VMware Cloud Community
wrf3f34ff
Enthusiast
Enthusiast

ESXi dropping ARP packets?

We're widening our ESXi 3.5.1 test deployment to a second server, and we've encountered an unusual problem. ESXi doesn't appear to be receiving ARP packets. Periodically the switch just "loses" IPs from its NIC and we've confirmed that it's due to ARP caches expiring. Inside a VM, we can packet dump without ever seeing any ARP traffic. Sometimes doing a "Restart Networking" from the console helps for awhile, and as long as traffic continually passes to an IP, obviously its arp cache does not expire.

The first machine we loaded ESXi does not have this problem, running all the same tests, we get exactly the results one would expect.

We have already exhaustively tested the hardware and switch port. Both are working fine. Switch port monitoring shows that the ARP requests are outbound to the VMware box, but they never make it.

This is not related to the guest networking stack, this happens with the ESXi management NIC as well / even right after startup when no guests are running. ("Test Management Network" has to be done to render it accessible to the VI client.) So it's somewhere in the ESXi physical LAN driver or the vSwitch.

Both the working ESXi server and the new test server are Supermicro servers that are either on the HCL or from the same "series" as machines on the HCL (same electronics, different disk configuration or form factor). The machines are identical in terms of CPUs, RAM, disks, etc. The only material difference between the one that works and the one that doesn't is that the server having the problem is a bit older; the onboard dual-port NIC is an Intel (ESB2/Gilgal) 82563EB. However, the 82563EB is a component in many of the HCL systems, so I don't think it's a fundamental compatibility issues.

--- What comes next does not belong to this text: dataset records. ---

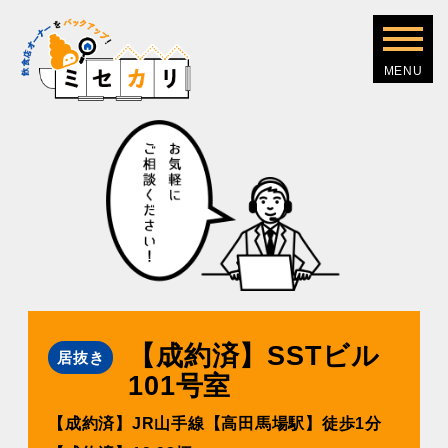
【成約済】SSTビル
居抜き
101号室
【成約済】JR山手線【高田馬場駅】徒歩1分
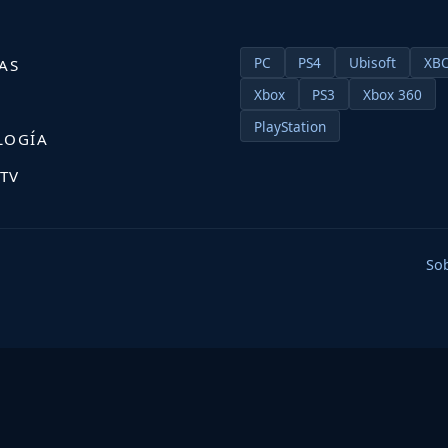
PC
PS4
Ubisoft
XB
AS
Xbox
PS3
Xbox 360
S
PlayStation
LOGÍA
 TV
So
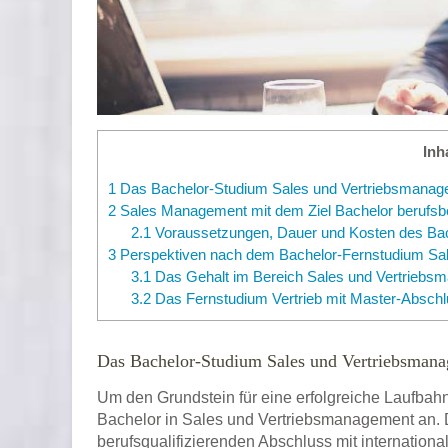
Inh
1
Das Bachelor-Studium Sales und Vertriebsmana
2
Sales Management mit dem Ziel Bachelor berufsbe
2.1
Voraussetzungen, Dauer und Kosten des Ba
3
Perspektiven nach dem Bachelor-Fernstudium Sa
3.1
Das Gehalt im Bereich Sales und Vertriebs
3.2
Das Fernstudium Vertrieb mit Master-Abschlu
Das Bachelor-Studium Sales und Vertriebsman
Um den Grundstein für eine erfolgreiche Laufbahn 
Bachelor in Sales und Vertriebsmanagement an. D
berufsqualifizierenden Abschluss mit internation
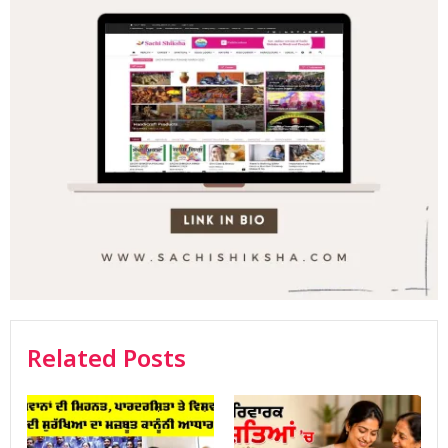
Related Posts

Does anyone have any idea what might be going on?

Thanks!

(I originally managed to post this to the wrong forum. I'm easily confused! Smiley Happy )

Tags (4)
0 Kudos
24 Replies
elazar
Enthusiast
Enthusiast

I did some digging as well(curious) and I found that some of the newer Intel chipsets handle ARP at the hardware level, additionally, they can/will filter ARP requests. This may be what you are seeing, and It can be turned off by the driver. Based on what I have read, this was fixed at some point in the mainline Linux kernel, but I have yet to find a bug request with the specific patch. Take a look at this post to the e1000-devel list: http://marc.info/?l=e1000-devel&m=118833355412469&w=2

elazar

0 Kudos
wrf3f34ff
Enthusiast
Enthusiast

I just wrote a long, polite explanation of why I am indeed frustrated, and the forum software logged me out when I went to post it.

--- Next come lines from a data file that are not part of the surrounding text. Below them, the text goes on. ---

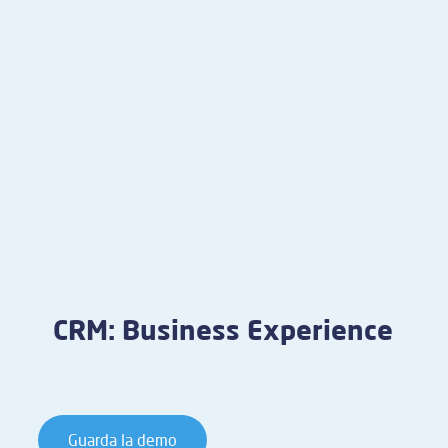
CRM: Business Experience
Guarda la demo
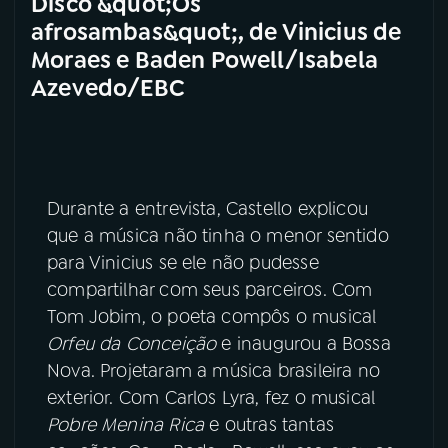
Disco &quot;Os
afrosambas&quot;, de Vinicius de
Moraes e Baden Powell/Isabela
Azevedo/EBC
Durante a entrevista, Castello explicou
que a música não tinha o menor sentido
para Vinicius se ele não pudesse
compartilhar com seus parceiros. Com
Tom Jobim, o poeta compôs o musical
Orfeu da Conceição
e inaugurou a Bossa
Nova. Projetaram a música brasileira no
exterior. Com Carlos Lyra, fez o musical
Pobre Menina Rica
e outras tantas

With my sincere apologies if the tone is more brusque than the original, here is the short, less polite summary:

We were evaluating VI3. We finished almost the whole eval. It was a lot of work. We encountered this problem, which afflicts 4 out of our 5 VMware target servers. We posted here. Someone suggested we get a sales rep involved. We spent a week trying to get ahold of a VMware sales rep but they wouldn't return our calls. We concluded that VMware sells VI3 Foundation like Fusion or Workstation (buy it on the website if you want it, but don't bother us about it) and saves the sales force for the multi-million dollar license buys. Thus, we reluctantly gave up.

Not only am I the one who did all the work necessary to make our application work under VMware, but some of that included working with contacts at VMware so we could enhance one of the open source virtualized drivers to meet our needs, at our expense. The instant I raised this issue, the contact evaporated; that work now cannot be finished or contributed back and was wasted effort. So I was very emotionally invested in this project and personally feel pretty poorly treated by VMware as a result and am in a poor position to consider the matter objectively. Yes, very frustrating. Talk about snatching defeat from the jaws of victory!

There is no solution other than a VMware driver update that does not appear to be forthcoming. I came back to post that finding so that people searching could get closure, not to continue a futile discussion, and I apologize if I gave a different impression. If someone else wants to track down the specific patch, it may be related to hardware ARP filtering or to IPMI "LAN sharing" but it is definitely chipset-specific; not all chipsets serviced by the e1000 driver exhibit this problem. The argument in favor of IPMI involvement is partly logical (the scary "lan sharing" feature is at the scene of the crime, even though we weren't using it) and partly statistical (that only 2-3 people have encountered this suggests a combination of factors are involved, making it more rare than the 82563EB itself).

I wish you the best of luck both in finding the right patch and getting VMware to care. But since our eval is over we have repurposed the hardware and cannot test further or rebut additional claims that this problem might be something we previously established it isn't. Such claims only cloud the issue in my opinion, and that is frustrating too. Thus, we are ready to move on and would ask people who want to hypothesize about this problem to save their efforts for the next person who has it.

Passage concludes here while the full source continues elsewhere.